:: Data excerpts

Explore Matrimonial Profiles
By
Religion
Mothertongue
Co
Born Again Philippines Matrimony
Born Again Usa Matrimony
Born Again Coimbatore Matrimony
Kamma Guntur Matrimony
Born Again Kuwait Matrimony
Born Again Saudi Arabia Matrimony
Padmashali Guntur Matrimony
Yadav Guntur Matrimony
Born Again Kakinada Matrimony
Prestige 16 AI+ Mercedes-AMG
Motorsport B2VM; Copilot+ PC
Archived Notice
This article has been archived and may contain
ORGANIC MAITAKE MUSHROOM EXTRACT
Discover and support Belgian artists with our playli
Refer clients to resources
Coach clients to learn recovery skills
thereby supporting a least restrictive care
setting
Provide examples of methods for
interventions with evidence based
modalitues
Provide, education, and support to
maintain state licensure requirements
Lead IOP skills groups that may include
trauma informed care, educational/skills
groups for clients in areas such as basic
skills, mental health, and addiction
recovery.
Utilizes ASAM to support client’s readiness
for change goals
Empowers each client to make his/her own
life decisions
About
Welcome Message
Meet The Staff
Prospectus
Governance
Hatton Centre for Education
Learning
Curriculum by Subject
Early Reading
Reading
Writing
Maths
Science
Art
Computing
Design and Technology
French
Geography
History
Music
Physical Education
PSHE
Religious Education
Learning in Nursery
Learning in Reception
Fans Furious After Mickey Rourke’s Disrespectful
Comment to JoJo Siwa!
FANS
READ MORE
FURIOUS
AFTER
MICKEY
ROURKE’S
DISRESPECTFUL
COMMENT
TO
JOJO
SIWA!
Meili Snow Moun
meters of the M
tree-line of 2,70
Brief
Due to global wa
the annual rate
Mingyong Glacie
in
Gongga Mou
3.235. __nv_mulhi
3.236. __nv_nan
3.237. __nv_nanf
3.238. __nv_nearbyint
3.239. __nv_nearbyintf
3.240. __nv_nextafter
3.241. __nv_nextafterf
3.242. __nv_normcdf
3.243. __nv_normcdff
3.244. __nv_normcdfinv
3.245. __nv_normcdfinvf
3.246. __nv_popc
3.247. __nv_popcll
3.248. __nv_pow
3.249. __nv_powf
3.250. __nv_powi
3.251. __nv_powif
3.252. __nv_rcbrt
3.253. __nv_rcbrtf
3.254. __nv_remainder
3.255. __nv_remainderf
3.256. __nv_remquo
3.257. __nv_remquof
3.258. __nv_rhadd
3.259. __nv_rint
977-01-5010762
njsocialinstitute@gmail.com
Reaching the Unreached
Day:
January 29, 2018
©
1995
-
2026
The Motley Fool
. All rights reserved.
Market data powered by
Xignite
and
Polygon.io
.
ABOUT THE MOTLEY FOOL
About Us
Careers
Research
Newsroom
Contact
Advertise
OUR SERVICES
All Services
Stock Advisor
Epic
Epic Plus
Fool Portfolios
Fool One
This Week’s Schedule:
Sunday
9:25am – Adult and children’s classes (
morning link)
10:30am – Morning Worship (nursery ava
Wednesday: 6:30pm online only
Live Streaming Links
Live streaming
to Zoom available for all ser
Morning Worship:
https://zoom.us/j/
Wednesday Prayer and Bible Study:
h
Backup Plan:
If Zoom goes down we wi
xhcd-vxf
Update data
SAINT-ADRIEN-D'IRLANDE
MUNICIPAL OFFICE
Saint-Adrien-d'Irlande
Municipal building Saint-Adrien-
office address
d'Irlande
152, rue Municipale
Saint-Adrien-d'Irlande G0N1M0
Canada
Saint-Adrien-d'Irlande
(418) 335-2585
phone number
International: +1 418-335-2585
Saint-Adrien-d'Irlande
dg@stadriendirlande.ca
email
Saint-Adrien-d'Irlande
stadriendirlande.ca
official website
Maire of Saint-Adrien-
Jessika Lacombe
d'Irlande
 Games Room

::::

Task objective:
Only the lines from the first line of the records through the line with "Born Again Saudi Arabia Matrimony" should be reproduced, exactly and with nothing added.

Worked solution:
Explore Matrimonial Profiles
By
Religion
Mothertongue
Co
Born Again Philippines Matrimony
Born Again Usa Matrimony
Born Again Coimbatore Matrimony
Kamma Guntur Matrimony
Born Again Kuwait Matrimony
Born Again Saudi Arabia Matrimony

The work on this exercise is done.